E adesso parliamo di vino, alla vigilia del più straordinario appuntamento che ogni appassionato che si rispetti attende: il Vinitaly a Verona. L’apertura è fissata per domenica, che sarà il giorno del pubblico, poi tre giorni più rilassati, fra i padiglioni delle regioni e gli stand dei singolo produttori. Ieri sera, a cena con il collega della Stampa Sergio Miravalle, ci siamo raccontati i nostri Vinitaly, dal 1986 ad oggi: 26 anni.
E ogni Vinitaly è stato diverso: c’è quello dove sei un cronista del vino, quello dove fai il degustatore, quello dove fai lo spettatore. Il mio Vinitaly cade in un momento particolare: devo partorire, insieme con l’amico Marco Gatti, il terzo libro della serie L’Ascolto del vino, che sarà un aggiornamento corposo delle due edizioni precedenti, con tutte le nostre 1.000 cantine premiate in questi anni. Ma sarà anche un momento riflessivo, intimo, su cosa è il vino, materia viva che il mio amico Tony Hendra, scrittore americano, paragona ad un parto, perché il mosto è insieme distruzione e bellezza. Ma anche la vite – se ben ci pensiamo – ha lo stesso tempo della vita, quasi la medesima curva. E quando si pianta una vite di certo trapassa la vita, prima di coglierne i frutti nella pienezza della sua forza.
Dunque la vite è una speranza, un ponte verso il futuro. Questo mi viene da pensare davanti alla notizia che Roberto De Silva, marito di Diana Bracco, è morto. Esattamente un anno fa eravamo insieme, a pranzo alla Torre di Casale di Monferrato. Avevo apprezzato – proprio a Vinitaly – i suoi vini, e lui mi voleva conoscere. Faceva la Barbera a Nizza Monferrato (azienda Il Botolo) e si era iscritto ai Coltivatori Diretti, aveva fatto i corsi alla Camera di Commercio per il “patentino” da vignaiolo e la cosa lo divertiva moltissimo.
Davanti agli agnolotti s’era aperto, raccontando la vita, gli aneddoti più curiosi, facendo uscire tutta la sua simpatia. Il mondo del vino è così: anche l’altro giorno, a pranzo con Giancarlo Aneri e il collega Francesco Rigatelli, abbiamo goduto del vino, del cibo e del piacere del racconto, come di quando conobbe Enzo Ferrari, e poi Indro Montanelli, Enzo Biagi e Giorgio Bocca che fondarono il premio E’ Giornalismo, che si celebra proprio domani (Claudio Magris il designato).

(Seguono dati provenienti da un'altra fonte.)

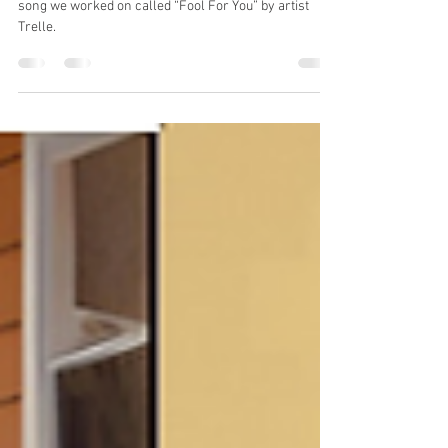
You"
In this episode, we take you behind the scenes of a
song we worked on called “Fool For You” by artist
Trelle.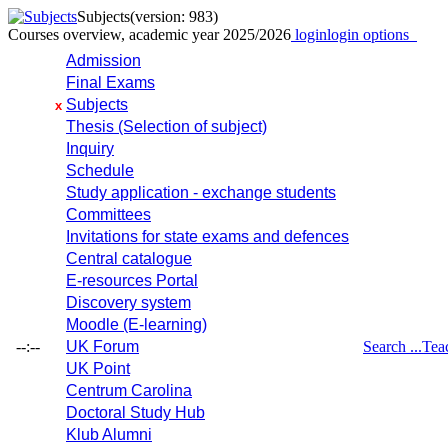
Subjects
(version: 983)
Courses overview, academic year 2025/2026
login
login options
Admission
Final Exams
Subjects
x
Thesis (Selection of subject)
Inquiry
Schedule
Study application - exchange students
Committees
Invitations for state exams and defences
Central catalogue
E-resources Portal
Discovery system
Moodle (E-learning)
--:--
UK Forum
Search ...
Tea
UK Point
Centrum Carolina
Doctoral Study Hub
Klub Alumni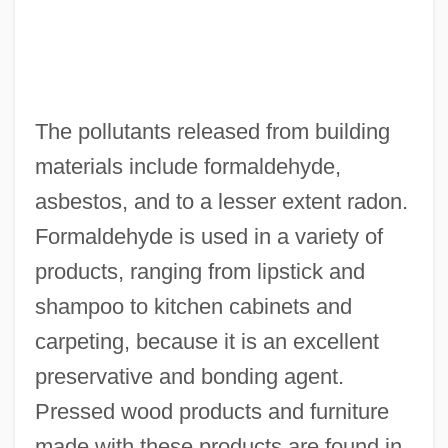
The pollutants released from building
materials include formaldehyde,
asbestos, and to a lesser extent radon.
Formaldehyde is used in a variety of
products, ranging from lipstick and
shampoo to kitchen cabinets and
carpeting, because it is an excellent
preservative and bonding agent.
Pressed wood products and furniture
made with these products are found in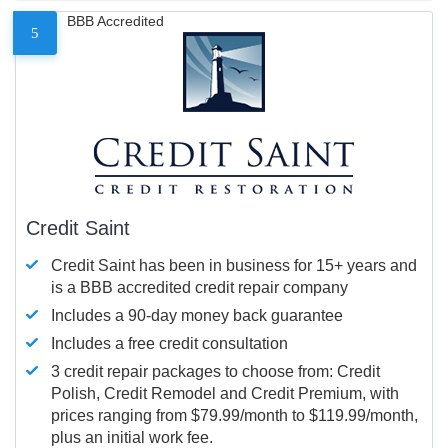
BBB Accredited
5
Credit Saint
Credit Saint has been in business for 15+ years and
is a BBB accredited credit repair company
Includes a 90-day money back guarantee
Includes a free credit consultation
3 credit repair packages to choose from: Credit
Polish, Credit Remodel and Credit Premium, with
prices ranging from $79.99/month to $119.99/month,
plus an initial work fee.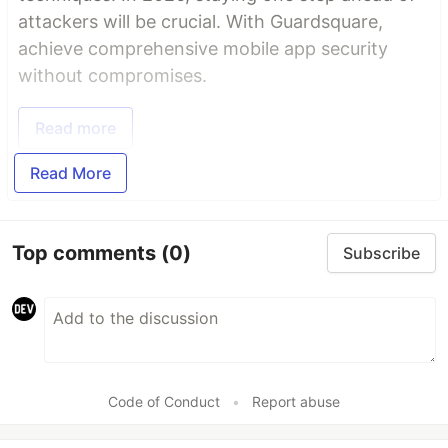
attackers will be crucial. With Guardsquare,
achieve comprehensive mobile app security
without compromises.
Read more
Read More
Top comments
(0)
Subscribe
Code of Conduct
•
Report abuse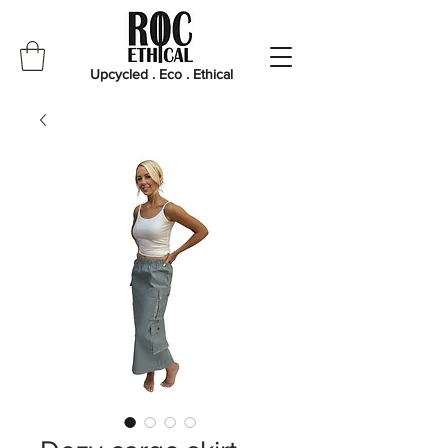
Upcycled . Eco . Ethical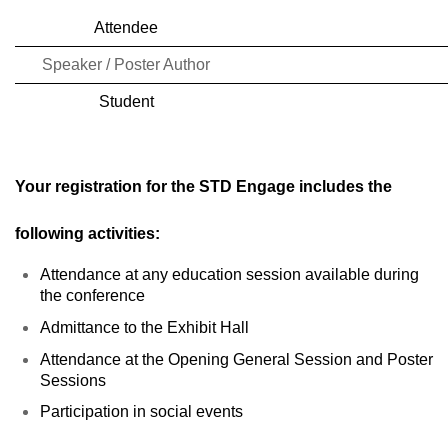
SERVICE CENTERS
Attendee
REGISTER NOW
Speaker / Poster Author
Student
Your registration for the STD Engage includes the
following activities:
Attendance at any education session available during
the conference
Admittance to the Exhibit Hall
Attendance at the Opening General Session and Poster
Sessions
Participation in social events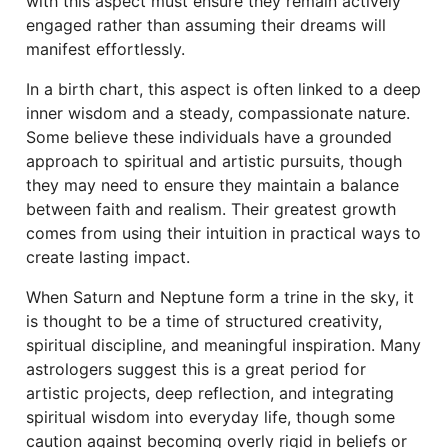
with this aspect must ensure they remain actively
engaged rather than assuming their dreams will
manifest effortlessly.
In a birth chart, this aspect is often linked to a deep
inner wisdom and a steady, compassionate nature.
Some believe these individuals have a grounded
approach to spiritual and artistic pursuits, though
they may need to ensure they maintain a balance
between faith and realism. Their greatest growth
comes from using their intuition in practical ways to
create lasting impact.
When Saturn and Neptune form a trine in the sky, it
is thought to be a time of structured creativity,
spiritual discipline, and meaningful inspiration. Many
astrologers suggest this is a great period for
artistic projects, deep reflection, and integrating
spiritual wisdom into everyday life, though some
caution against becoming overly rigid in beliefs or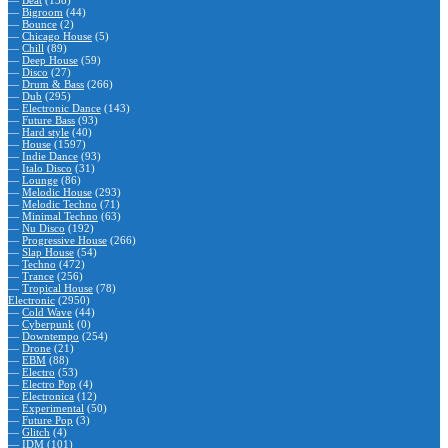
—
Beat
(138)
—
Bigroom
(44)
—
Bounce
(2)
—
Chicago House
(5)
—
Chill
(89)
—
Deep House
(59)
—
Disco
(27)
—
Drum & Bass
(266)
—
Dub
(295)
—
Electronic Dance
(143)
—
Future Bass
(93)
—
Hard style
(40)
—
House
(1597)
—
Indie Dance
(93)
—
Italo Disco
(31)
—
Lounge
(86)
—
Melodic House
(293)
—
Melodic Techno
(71)
—
Minimal Techno
(63)
—
Nu Disco
(192)
—
Progressive House
(266)
—
Slap House
(54)
—
Techno
(472)
—
Trance
(256)
—
Tropical House
(78)
Electronic
(2950)
—
Cold Wave
(44)
—
Cyberpunk
(0)
—
Downtempo
(254)
—
Drone
(21)
—
EBM
(88)
—
Electro
(53)
—
Electro Pop
(4)
—
Electronica
(12)
—
Experimental
(50)
—
Future Pop
(3)
—
Glitch
(4)
—
IDM
(101)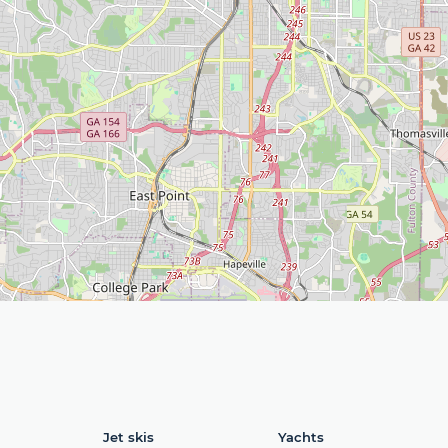
Jet skis
Yachts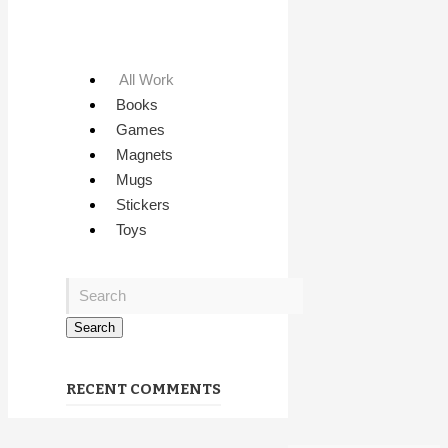
All Work
Books
Games
Magnets
Mugs
Stickers
Toys
RECENT COMMENTS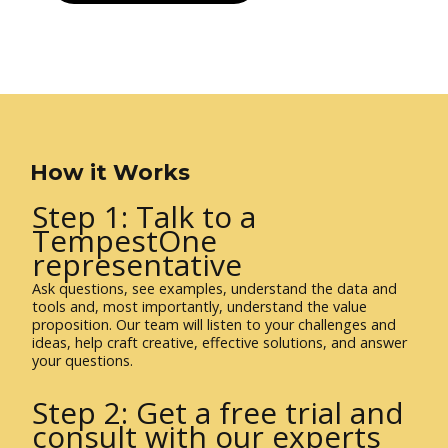
How it Works
Step 1: Talk to a
TempestOne
representative
Ask questions, see examples, understand the data and
tools and, most importantly, understand the value
proposition. Our team will listen to your challenges and
ideas, help craft creative, effective solutions, and answer
your questions.
Step 2: Get a free trial and
consult with our experts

Dentro al vino, che fa dei racconti se lo sai ascoltare, si cela un mondo. Come quando mi iscrissi al corso per sommelier, nel 1984, solo per capire di cosa si stava parlando, visto che il titolo della mia tesi in statistica economica, poi discussa col professor Miglio, era proprio sul mercato del vino. E mi si aprì un mondo che non immaginavo, e che già Michelino Chiarlo di Calamandrana, sommo produttore di Barbera, m’aveva fatto percepire durante un passaggio casuale in autostop, l’anno prima. Oggi mio figlio s’è iscritto anche lui al corso dell’A.I.S. E la cosa mi ha fatto piacere, ma tutto ciò che imparerà sarà solo il frutto della sua verifica personale: io c’entro poco.
Per dirvi cos’è questo mondo del vino, vorrei che foste stati con me ieri sera dalla Violetta, al secolo Maria Lovisolo, 50 anni in cucina, in questa trattoria di campagna struggente, dove fa una faraona superba accanto ai suoi piatti simbolo come l’aspic di verdure e la finanziera. Mi ha voluto accanto a sé a tavola, davanti ai suoi colleghi ristoratori, ai giornalisti, ai produttori vino che hanno voluto manifestarle affetto e fare festa. Violetta, come il profumo di una primavera che inizia oggi, Violetta, come quello della Barbera che avevo di fronte, che nasce in un paese a me caro, che confina col mio, Incisa Scapaccino. Lo producono alle Cantine Brema, ed era maestoso. Ci saranno anche loro a Vinitaly, Ermanno e Alessandra Brema e il loro figliolo, biondo, sorridente, educato, che era con noi con la sua fidanzata, nel segno della vita che rincorre la vite e viceversa. Quasi come un Mistero.